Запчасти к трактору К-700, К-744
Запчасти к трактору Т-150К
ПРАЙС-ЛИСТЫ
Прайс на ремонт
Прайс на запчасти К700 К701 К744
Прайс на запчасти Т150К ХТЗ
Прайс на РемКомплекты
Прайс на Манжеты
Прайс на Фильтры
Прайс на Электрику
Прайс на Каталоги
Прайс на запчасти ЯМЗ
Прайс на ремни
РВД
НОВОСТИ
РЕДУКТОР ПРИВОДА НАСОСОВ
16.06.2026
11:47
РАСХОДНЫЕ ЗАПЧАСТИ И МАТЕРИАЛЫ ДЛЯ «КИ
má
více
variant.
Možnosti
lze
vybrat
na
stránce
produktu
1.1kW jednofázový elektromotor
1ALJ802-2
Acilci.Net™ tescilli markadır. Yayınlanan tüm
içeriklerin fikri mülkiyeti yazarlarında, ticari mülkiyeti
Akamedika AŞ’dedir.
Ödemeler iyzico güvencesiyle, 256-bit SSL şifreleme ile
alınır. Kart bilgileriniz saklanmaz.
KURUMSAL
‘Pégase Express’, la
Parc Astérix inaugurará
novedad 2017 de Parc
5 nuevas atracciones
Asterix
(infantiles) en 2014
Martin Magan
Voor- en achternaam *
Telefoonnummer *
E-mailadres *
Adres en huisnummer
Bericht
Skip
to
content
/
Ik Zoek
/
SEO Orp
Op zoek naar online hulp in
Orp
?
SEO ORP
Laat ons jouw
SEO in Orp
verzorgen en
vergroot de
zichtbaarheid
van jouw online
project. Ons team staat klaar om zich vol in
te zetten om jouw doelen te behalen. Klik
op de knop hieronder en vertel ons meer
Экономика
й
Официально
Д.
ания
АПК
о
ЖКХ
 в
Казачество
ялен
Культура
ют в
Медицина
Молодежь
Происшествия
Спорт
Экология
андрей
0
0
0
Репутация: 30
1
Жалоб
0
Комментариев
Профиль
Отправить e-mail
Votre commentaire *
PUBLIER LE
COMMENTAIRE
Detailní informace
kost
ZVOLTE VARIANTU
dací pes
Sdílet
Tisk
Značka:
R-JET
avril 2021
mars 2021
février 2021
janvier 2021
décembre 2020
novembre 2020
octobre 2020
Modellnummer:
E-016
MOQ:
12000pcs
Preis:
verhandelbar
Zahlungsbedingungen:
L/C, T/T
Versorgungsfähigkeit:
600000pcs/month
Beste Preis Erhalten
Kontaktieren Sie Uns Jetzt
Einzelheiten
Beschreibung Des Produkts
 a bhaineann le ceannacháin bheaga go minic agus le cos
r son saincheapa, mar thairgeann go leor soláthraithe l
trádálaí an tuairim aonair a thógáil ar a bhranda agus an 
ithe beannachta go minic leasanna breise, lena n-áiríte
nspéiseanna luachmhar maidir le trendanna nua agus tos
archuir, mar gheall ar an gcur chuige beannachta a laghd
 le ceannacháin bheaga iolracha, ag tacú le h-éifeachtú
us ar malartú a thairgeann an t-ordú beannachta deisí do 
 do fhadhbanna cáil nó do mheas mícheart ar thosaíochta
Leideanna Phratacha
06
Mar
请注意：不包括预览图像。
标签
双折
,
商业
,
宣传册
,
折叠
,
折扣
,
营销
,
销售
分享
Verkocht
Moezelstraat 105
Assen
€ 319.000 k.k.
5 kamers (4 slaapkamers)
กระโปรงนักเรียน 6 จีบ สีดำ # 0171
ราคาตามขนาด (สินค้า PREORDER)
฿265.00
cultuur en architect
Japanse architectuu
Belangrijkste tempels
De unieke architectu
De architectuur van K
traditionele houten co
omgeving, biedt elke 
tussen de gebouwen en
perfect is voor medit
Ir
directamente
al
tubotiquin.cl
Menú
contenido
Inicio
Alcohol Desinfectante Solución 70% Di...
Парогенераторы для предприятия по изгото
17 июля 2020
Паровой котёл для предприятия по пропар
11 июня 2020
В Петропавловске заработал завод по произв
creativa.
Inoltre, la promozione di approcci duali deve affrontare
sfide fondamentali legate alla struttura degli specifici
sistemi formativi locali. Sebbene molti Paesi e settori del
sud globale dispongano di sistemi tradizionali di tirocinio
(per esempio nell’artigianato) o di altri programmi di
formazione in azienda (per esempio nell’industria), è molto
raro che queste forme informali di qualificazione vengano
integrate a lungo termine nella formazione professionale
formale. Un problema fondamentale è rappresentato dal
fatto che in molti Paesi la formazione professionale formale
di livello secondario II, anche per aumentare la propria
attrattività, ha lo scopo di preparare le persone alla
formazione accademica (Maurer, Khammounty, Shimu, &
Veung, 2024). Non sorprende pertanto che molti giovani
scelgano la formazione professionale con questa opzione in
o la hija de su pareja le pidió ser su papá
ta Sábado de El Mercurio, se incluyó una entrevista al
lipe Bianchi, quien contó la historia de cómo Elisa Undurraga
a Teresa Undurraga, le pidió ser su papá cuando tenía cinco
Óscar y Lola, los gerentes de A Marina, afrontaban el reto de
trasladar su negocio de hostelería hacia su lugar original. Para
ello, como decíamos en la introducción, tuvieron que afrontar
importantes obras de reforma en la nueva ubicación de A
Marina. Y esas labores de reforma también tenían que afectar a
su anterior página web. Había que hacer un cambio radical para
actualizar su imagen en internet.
********************
_Work order_.
Wherever the string "sistemi" shows up in a line above, tally that line, and answer with the final number alone.

_Result of the exercise_.
2